If an NBA player played in only 10 games in his entire career, he’d probably vividly remember every single game for many years to come.
But a very good NBA player might play 1,000 games in his career (if a career lasting well over a decade, with 82-game seasons, plus playoff games.)
Is he capable of remembering every single game he played in, with a fair amount of detail? Or would his memory banks, at a certain point, just tune out most games and only remember the most memorable games?
Don’t know about NBA players, but I can only remember a few high and low points of a few days after 35 years working.
I’d expect a pro athlete can recall the magic moments; the highest highs and lowest lows. And probably almost nothing of the rest of those games, much less every bit of all the other routine games.
Yeah, but Ted Williams only struck out 709 times in nineteen seasons of play. Considering that to have the dropped third strike rule in effect, first base has to be unoccupied or occupied with two outs, and the catcher has to fail to catch the ball cleanly, that may be the only time that ever happened. I’ll bet it didn’t happen 10 times in his whole career.
'zactly. Now if Billy had asked Ted what happened 2 at-bats later the answer would’ve been crickets. That was a famous at-bat and Billy was very far from the first person to ask Ted about it. Maybe not even the first person to ask that month.
I lived in STL during McGwire’s glory years. I saw his home run #60 from good seats on the first base side. I remember it well. I suspect McGwire does too. His next at bat? Not so much.
Nah, the Ted Williams story is impressive. I wouldn’t expect him to remember that even if it was the only time a catcher ever tagged him on a dropped 3rd strike, which I doubt to be the case. And I don’t think it was a particularly famous strikeout, either.
I’d never expect an NBA player to rattle off his stats or even one memorable moment from every one of a thousand games. Especially not several years after the fact.
Although extremely rare, some regular people do have savant-like individual date memory-recall abilities. Famously, actress Marilu Henner*!* :eek: (saw this when it first aired…)
I recall reading, back in the 80s, an article about Jimmy Connors in which the interviewer/journalist insisted that Connors could remember the details of every match he had ever played.
I once heard a story of famous bridge player who, during a tournament, called the director to say that he had played this exact hand several years earlier and proceeded to name correctly each card in each of the hands. I can assume only that whoever had prepared the boards had prepared this one to see what would happen.
Once Pete Rose was asked which NL player hit the highest percentage of fly balls. He thought about it for a few seconds and then correctly named him.
Why limit the question to pro athletes? I’m sure recall varies a great deal by individual, but I have played organized baseball/softball since I was 5 years old. I can clearly recall some moments from games that I played 40+ years ago but not all the details of any individual game I played last season. I think that is pretty much standard.
Marilu Henner is full of shit. I saw her on a TV show long ago say that someone taught her the trick. That was well before she started claiming she had eidetic memory, which is another load of crap. The trick is that you make shit up because no one is going to be able to prove what you did on a particular day 40 years ago.

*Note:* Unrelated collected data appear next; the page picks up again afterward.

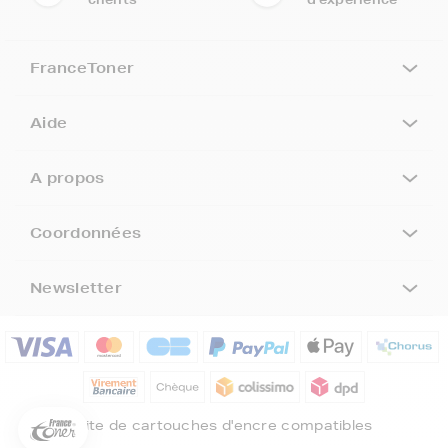
FranceToner
Aide
A propos
Coordonnées
Newsletter
5€ offerts sur votre 1ère
commande !
5
€
Inscrivez-vous à notre newsletter, suivez notre actualité et
bénéficiez immédiatement
d’une remise de 5€
sur votre 1ère
Site de cartouches d'encre compatibles
commande * !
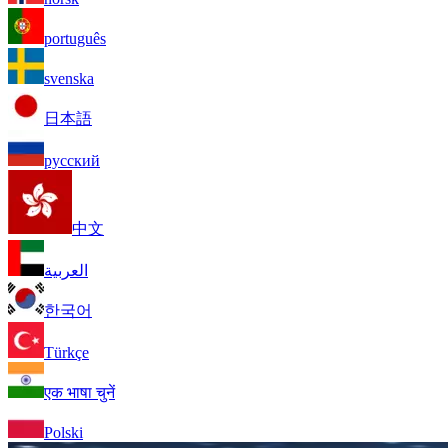
português
svenska
日本語
русский
中文
العربية
한국어
Türkçe
एक भाषा चुनें
Polski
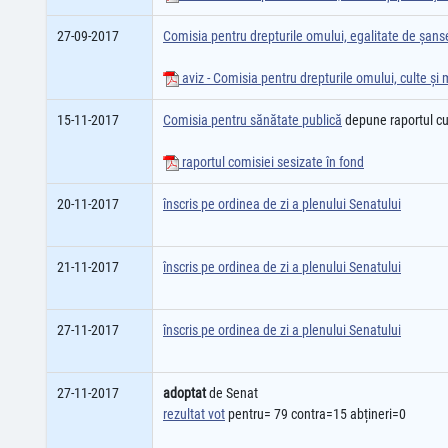
27-09-2017
Comisia pentru drepturile omului, egalitate de șanse,
aviz - Comisia pentru drepturile omului, culte şi m
15-11-2017
Comisia pentru sănătate publică
depune raportul c
raportul comisiei sesizate în fond
20-11-2017
înscris pe ordinea de zi a plenului Senatului
21-11-2017
înscris pe ordinea de zi a plenului Senatului
27-11-2017
înscris pe ordinea de zi a plenului Senatului
27-11-2017
adoptat
de Senat
rezultat vot
pentru= 79 contra=15 abțineri=0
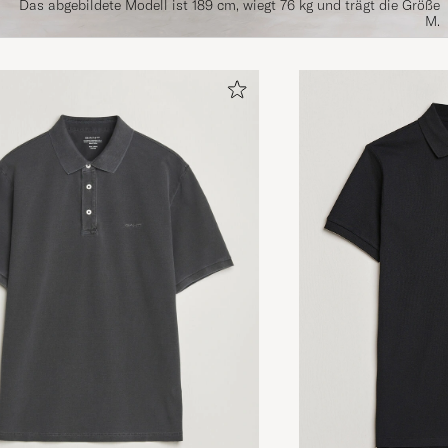
Das abgebildete Modell ist 189 cm, wiegt 76 kg und trägt die Größe
M.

There’s just no telling. SOME athletes forget games completely, as soon as they are over, and are exasperated by fans who expect them to remember epic moments as if they happened yesterday.
Meanwhile, other athletes seem to remember every pitch they every swung at, every shot they ever took, and every block they ever threw. I mean, if a writer said to Ted Williams, “I saw you strike out once, with the bases loaded, against Eddie Lopat,” Williams was liable to interject, “I remember that- it was the fifth inning at Yankee Stadium, in 1952. On a 2-2 count, Lopat threw a floater way outside, and the ump called a third strike. I couldn’t believe it.”
I’ve seen clips of her talking about it and she seemed pretty convincing.
A lot of those with eidetic ability like to claim they can tell you day of the week from any random date as Marilu does in the link above.
That’s nothing more than memorizing the perpetual calendar which I’m sure -if one wanted to- could be done by just about anybody.
When put to the test, I’ve seen Marilu recount what she did on a particular date with remarkable clarity. Now as you say it’s somewhat difficult if not impossible to definitively suss out whether what she claims actually happened as she said it but it convinced me.
On a clip from 60 Minutes, they interview others with the capacity and some said they would make a conscious effort to *file *the memories so to speak. I guess that could be the “trick” aspect of it.
I watched the clip linked above and others just now. On almost every occasion, the interviewer asked Marilu about a date on which something memorable happened. Elvis died, LA earthquake, Taxi won an Emmy award, and so on. And not that that makes it any easier, because she has to remember the date of every slightly memorable thing.
You can ask me where I was when the OJ Simpson verdict was announced and I could tell you. But I couldn’t say what I was wearing or exactly who was in the room with me (it was a classroom) or even what the date was.
Jerry Lucas, a great college and pro basketball player in the 1960s, might be one of the few who could remember many individual games. He has written a book on memory training and recited chapters from the Bible and pages of Manhattan telephone numbers to audiences.
Bill James for a while did some tracers on baseball stories told by various people. Basically these guys didn’t remember things. Basically everything becomes more vivid: it’s bottom of the ninth, bases loaded, two men out, down a run and you get a home run off Walter Johnson. The truth is more mundane. Whitey Ford did remember correctly he gave up a home run to Billy Martin after the Yankees traded him to Kansas City but he is wrong about when that game happened.
I don’t often remember much of anything mundane in the past, but when I do remember something, it’s in absurd detail. Like down to what I ate, or which direction I was facing, and things like that.